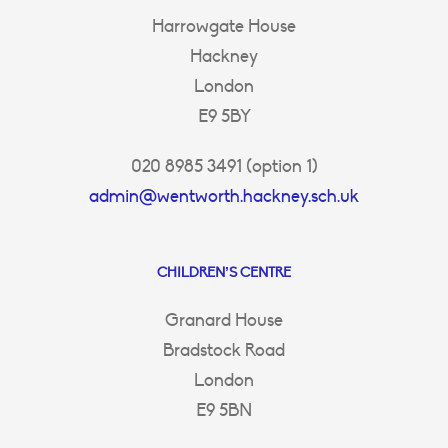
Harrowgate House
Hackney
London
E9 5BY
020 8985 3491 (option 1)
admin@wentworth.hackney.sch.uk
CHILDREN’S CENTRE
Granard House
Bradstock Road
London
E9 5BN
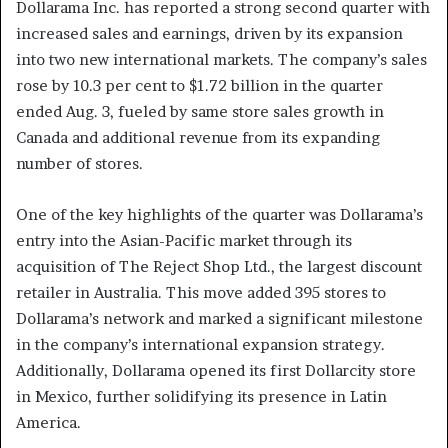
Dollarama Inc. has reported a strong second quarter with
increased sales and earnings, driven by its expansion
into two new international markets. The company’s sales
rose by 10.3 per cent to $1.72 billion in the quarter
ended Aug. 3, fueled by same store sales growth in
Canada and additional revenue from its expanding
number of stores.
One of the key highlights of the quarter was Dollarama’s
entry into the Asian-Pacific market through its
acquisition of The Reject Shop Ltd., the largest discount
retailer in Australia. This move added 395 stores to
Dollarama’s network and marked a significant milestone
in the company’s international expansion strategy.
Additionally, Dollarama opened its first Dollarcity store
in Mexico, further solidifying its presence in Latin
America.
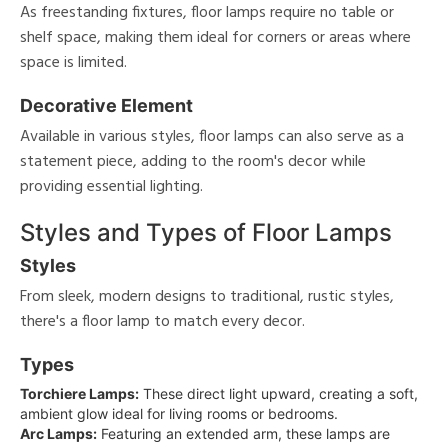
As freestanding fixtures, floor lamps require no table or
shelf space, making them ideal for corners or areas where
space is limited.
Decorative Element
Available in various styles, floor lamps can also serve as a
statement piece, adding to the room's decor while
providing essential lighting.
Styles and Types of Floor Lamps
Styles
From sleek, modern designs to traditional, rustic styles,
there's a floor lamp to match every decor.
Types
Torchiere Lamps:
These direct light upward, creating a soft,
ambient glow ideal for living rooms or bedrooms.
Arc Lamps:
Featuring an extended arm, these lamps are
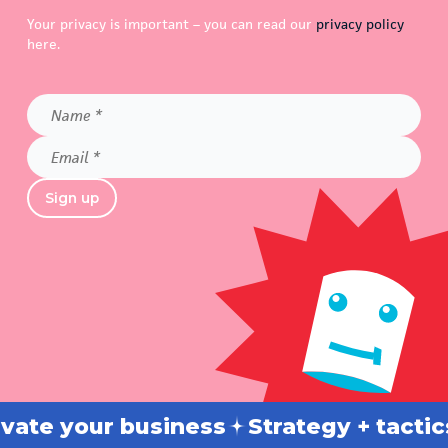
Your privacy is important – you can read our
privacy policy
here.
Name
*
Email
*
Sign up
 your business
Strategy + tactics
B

:: Requirement ::
Exactly as they stand, set down all of the entries above, minus every picture.

:: Your response ::
Harrowgate House
Hackney
London
E9 5BY
020 8985 3491 (option 1)
admin@wentworth.hackney.sch.uk
CHILDREN’S CENTRE
Granard House
Bradstock Road
London
E9 5BN
Dollarama Inc. has reported a strong second quarter with
increased sales and earnings, driven by its expansion
into two new international markets. The company’s sales
rose by 10.3 per cent to $1.72 billion in the quarter
ended Aug. 3, fueled by same store sales growth in
Canada and additional revenue from its expanding
number of stores.
One of the key highlights of the quarter was Dollarama’s
entry into the Asian-Pacific market through its
acquisition of The Reject Shop Ltd., the largest discount
retailer in Australia. This move added 395 stores to
Dollarama’s network and marked a significant milestone
in the company’s international expansion strategy.
Additionally, Dollarama opened its first Dollarcity store
in Mexico, further solidifying its presence in Latin
America.
As freestanding fixtures, floor lamps require no table or
shelf space, making them ideal for corners or areas where
space is limited.
Decorative Element
Available in various styles, floor lamps can also serve as a
statement piece, adding to the room's decor while
providing essential lighting.
Styles and Types of Floor Lamps
Styles
From sleek, modern designs to traditional, rustic styles,
there's a floor lamp to match every decor.
Types
Torchiere Lamps:
These direct light upward, creating a soft,
ambient glow ideal for living rooms or bedrooms.
Arc Lamps:
Featuring an extended arm, these lamps are
Your privacy is important – you can read our
privacy policy
here.
Name
*
Email
*
Sign up
 your business
Strategy + tactics
B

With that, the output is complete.